What needs to be done: Give the records again exactly. Pictures do not belong in the copy.

Excerpted data:
__________

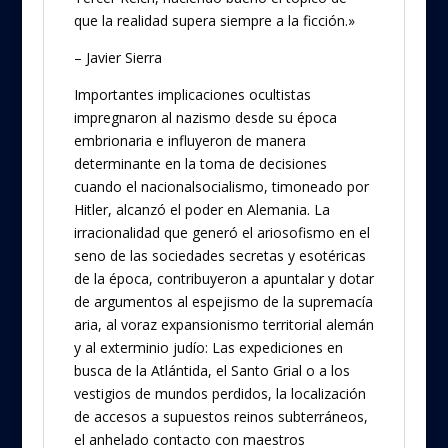
que la realidad supera siempre a la ficción.»
– Javier Sierra
Importantes implicaciones ocultistas
impregnaron al nazismo desde su época
embrionaria e influyeron de manera
determinante en la toma de decisiones
cuando el nacionalsocialismo, timoneado por
Hitler, alcanzó el poder en Alemania. La
irracionalidad que generó el ariosofismo en el
seno de las sociedades secretas y esotéricas
de la época, contribuyeron a apuntalar y dotar
de argumentos al espejismo de la supremacía
aria, al voraz expansionismo territorial alemán
y al exterminio judío: Las expediciones en
busca de la Atlántida, el Santo Grial o a los
vestigios de mundos perdidos, la localización
de accesos a supuestos reinos subterráneos,
el anhelado contacto con maestros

__________

Answer section:
que la realidad supera siempre a la ficción.»
– Javier Sierra
Importantes implicaciones ocultistas
impregnaron al nazismo desde su época
embrionaria e influyeron de manera
determinante en la toma de decisiones
cuando el nacionalsocialismo, timoneado por
Hitler, alcanzó el poder en Alemania. La
irracionalidad que generó el ariosofismo en el
seno de las sociedades secretas y esotéricas
de la época, contribuyeron a apuntalar y dotar
de argumentos al espejismo de la supremacía
aria, al voraz expansionismo territorial alemán
y al exterminio judío: Las expediciones en
busca de la Atlántida, el Santo Grial o a los
vestigios de mundos perdidos, la localización
de accesos a supuestos reinos subterráneos,
el anhelado contacto con maestros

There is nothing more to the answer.